5. Deductible Landlord Expenses


As a landlord, you can deduct the costs for the following expenses
  • The Home Office Deduction.
    If you use a portion of your home exclusively for business purpose then the IRS allows you to deduct the expenses. You can use one of the two ways to calculate your home office deduction.

    The Regular method: where you compute your deduction on the basis of your actual home office expenses. 

    The simplified option: where you compute home office deduction by multiplying the IRS determined rate by the home office square footage used. Note that
    • The IRS determined rate is $5 per square feet
    • Home office square cannot exceed 300 squares
    • The maximum deduction you can claim when using the simplified option is $1,500. 
  • Travel Expenses. 

    As a rental property owner you are allowed to write off travel expenses like airfare provided that your travel is for business purposes, you spent most of your time on business activities & the expenses are ordinary and necessary and nothing luxurious. 

    You are allowed to deduct business car expenses using two ways.
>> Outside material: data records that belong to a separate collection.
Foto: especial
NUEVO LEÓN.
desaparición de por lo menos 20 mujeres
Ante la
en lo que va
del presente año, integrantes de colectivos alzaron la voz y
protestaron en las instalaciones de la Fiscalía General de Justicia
One way is to keep track of the actual expenses by extensive record keeping. Another simple alternative to computing your car expenses is to multiply the standard mileage rate by the business mileage you drove during the tax year.​​​

  • The Qualified Business Income Deduction.
    Suppose you are a member of a pass-through or flow-through entity where the business income is taxed as the investor’s personal income. This might make you eligible to claim a qualified business deduction of up to 20% of your qualified business income. 
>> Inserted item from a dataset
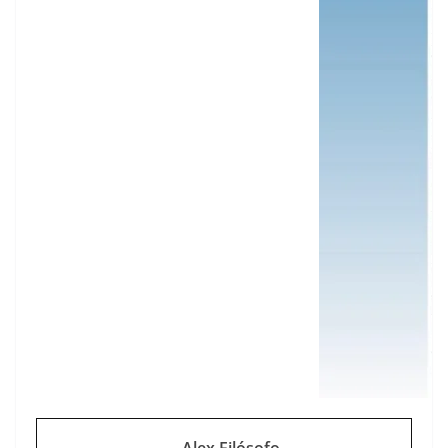
Alex Filósofo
You can get more tax write-offs for your rental property such as continuing educational development, communication expenses, etc. 

How Does Rental Property Affect Taxes?

Your level of participation will determine how rental income & losses from your rental property will affect taxes.

IRS distinguishes between material and active participation


You are materially participating in your rental business activities if you do most of the tasks & work 

  • 500 hours or more during tax years & the activity is significant participation activity
  • 100 hours and no one else matches your level of involvement

Your regular, continuous & substantial participation also counts when establishing whether or not your participation is material. You satisfy the material participation test if you have participated in any activity for any

  • 5 of the prior 10 years
  • 3 prior years and the activity is a personal service

If you materially participated as a real estate professional your rental income will be non-passive and you will be allowed to deduct your losses in full. Your real estate activities might include 

  • Property development
  • Construction
  • Acquisition Mangement. 


Unlike material participation, active participation is less strict. You are considered an active real estate investor if you participate in making management decisions such as approving expenditures & new tenants. 

Apart from making management decisions if you also hold at least 10% interest in the investment you will be allowed to deduct up to $25000 of the passive losses.


If you neither actively nor materially participate in your rental activities then you are considered a passive real estate investor. In this case, you can only use your passive losses to offset passive income.

Which one of these tax benefits of owning rental property you can enjoy and how much tax break you can get will be accurately determined by a tax professional so don’t forget to consult one.